*Work item*:
Return all lines from the listing below that include the word "מגדלים".
(Data extract Opens)
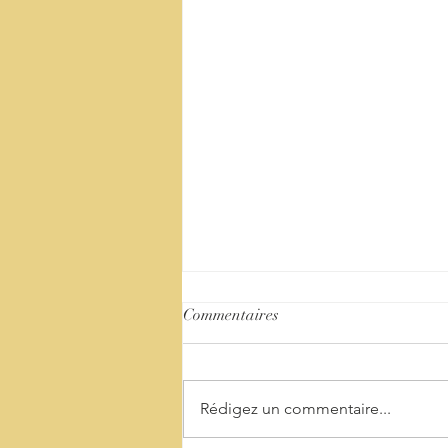
Commentaires
Rédigez un commentaire...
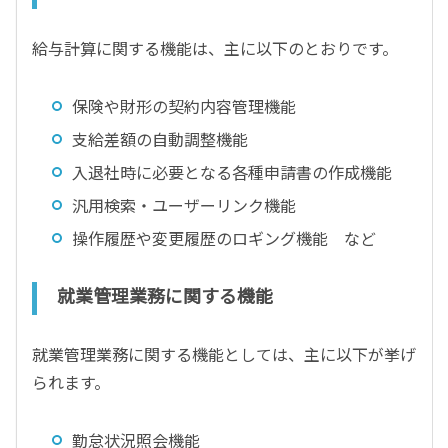
給与計算に関する機能は、主に以下のとおりです。
保険や財形の契約内容管理機能
支給差額の自動調整機能
入退社時に必要となる各種申請書の作成機能
汎用検索・ユーザーリンク機能
操作履歴や変更履歴のロギング機能 など
就業管理業務に関する機能
就業管理業務に関する機能としては、主に以下が挙げ
られます。
勤怠状況照会機能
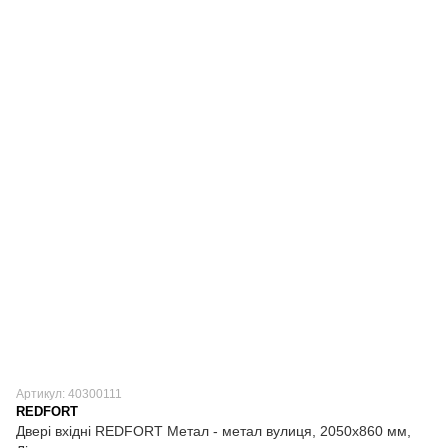
Артикул: 40300111
REDFORT
Двері вхідні REDFORT Метал - метал вулиця, 2050х860 мм,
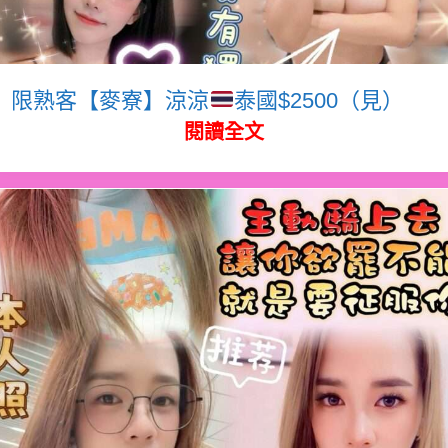
限熟客【麥寮】涼涼
泰國$2500（見）
閱讀全文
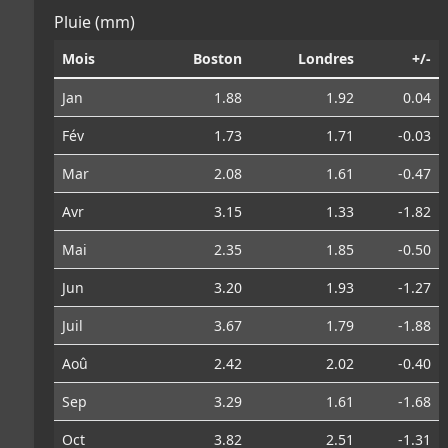
Pluie (mm)
Mois
Boston
Londres
+/-
Jan
1.88
1.92
0.04
Fév
1.73
1.71
-0.03
Mar
2.08
1.61
-0.47
Avr
3.15
1.33
-1.82
Mai
2.35
1.85
-0.50
Jun
3.20
1.93
-1.27
Juil
3.67
1.79
-1.88
Aoû
2.42
2.02
-0.40
Sep
3.29
1.61
-1.68
Oct
3.82
2.51
-1.31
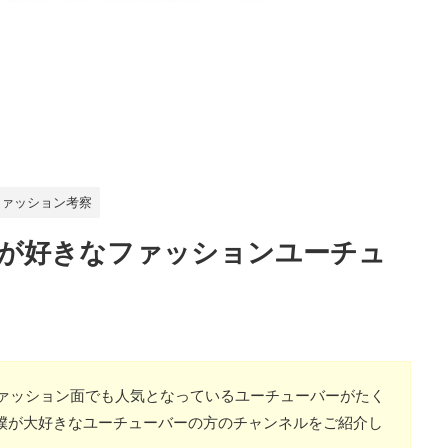
ファッション考察
が好きなファッションユーチュ
、ファッション面でも人気となっているユーチューバーがたく
僕が大好きなユーチューバーの方のチャンネルをご紹介し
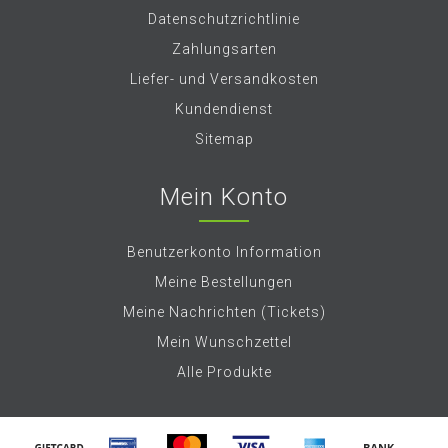
Datenschutzrichtlinie
Zahlungsarten
Liefer- und Versandkosten
Kundendienst
Sitemap
Mein Konto
Benutzerkonto Information
Meine Bestellungen
Meine Nachrichten (Tickets)
Mein Wunschzettel
Alle Produkte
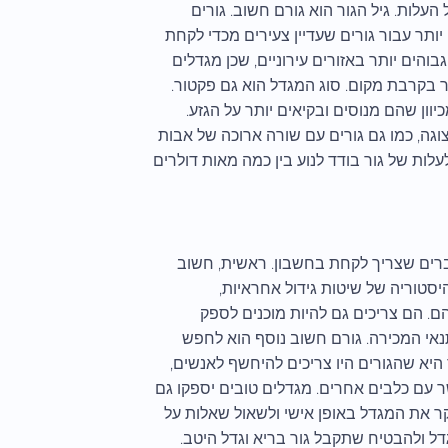
לות. גיל הגור הוא גורם חשוב. גורים
 יותר עבור גורים שעדיין צעירים מכדי לקחת
הים יותר באזורים עירוניים, שכן מגדלים
ר בקרבת מקום. סוג המגדל הוא גם פקטור.
וון שהם מנוסים ובקיאים יותר על הגזע.
צוגה, כמו גם גורים עם שורה ארוכה של אבות
 לעלות של גור בודד לנוע בין כמה מאות דולרים
דברים שצריך לקחת בחשבון. ראשית, חשוב
סטוריה של שיטות גידול אחראיות,
ם. הם צריכים גם להיות מוכנים לספק
נאי המכירה. גורם חשוב נוסף הוא לחפש
היא שהגורים היו צריכים להיחשף לאנשים,
שר עם כלבים אחרים. מגדלים טובים יספקו גם
בקר את המגדל באופן אישי ולשאול שאלות על
דל ולהבטיח שתקבל גור בריא וגדל היטב.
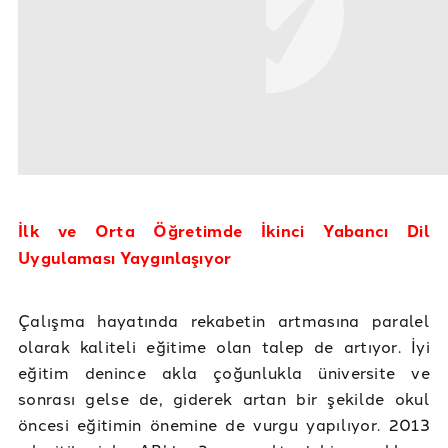
İlk ve Orta Öğretimde İkinci Yabancı Dil
Uygulaması Yaygınlaşıyor
Çalışma hayatında rekabetin artmasına paralel
olarak kaliteli eğitime olan talep de artıyor. İyi
eğitim denince akla çoğunlukla üniversite ve
sonrası gelse de, giderek artan bir şekilde okul
öncesi eğitimin önemine de vurgu yapılıyor. 2013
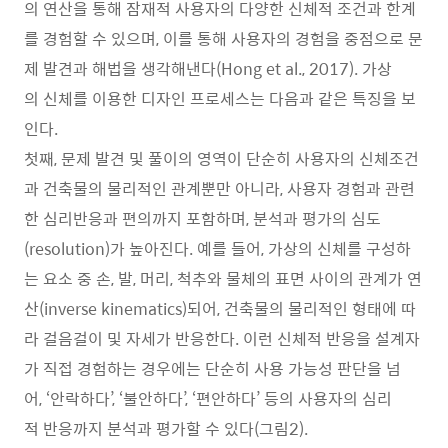
의 연산을 통해 잠재적 사용자의 다양한 신체적 조건과 한계
를 경험할 수 있으며, 이를 통해 사용자의 경험을 중점으로 문
제 발견과 해법을 생각해낸다(Hong et al., 2017). 가상
의 신체를 이용한 디자인 프로세스는 다음과 같은 특징을 보
인다.
첫째, 문제 발견 및 풀이의 영역이 단순히 사용자의 신체조건
과 건축물의 물리적인 관계뿐만 아니라, 사용자 경험과 관련
한 심리반응과 편의까지 포함하며, 분석과 평가의 심도
(resolution)가 높아진다. 예를 들어, 가상의 신체를 구성하
는 요소 중 손, 발, 머리, 척추와 물체의 표면 사이의 관계가 연
산(inverse kinematics)되어, 건축물의 물리적인 형태에 따
라 걸음걸이 및 자세가 반응한다. 이런 신체적 반응을 설계자
가 직접 경험하는 경우에는 단순히 사용 가능성 판단을 넘
어, ‘안락하다’, ‘불안하다’, ‘편안하다’ 등의 사용자의 심리
적 반응까지 분석과 평가할 수 있다(그림2).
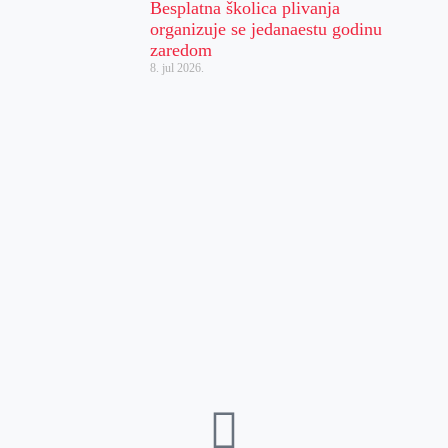
Besplatna školica plivanja
organizuje se jedanaestu godinu
zaredom
8. jul 2026.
(Data extract Closes)
*Exercise result*:
הים יותר באזורים עירוניים, שכן מגדלים
שר עם כלבים אחרים. מגדלים טובים יספקו גם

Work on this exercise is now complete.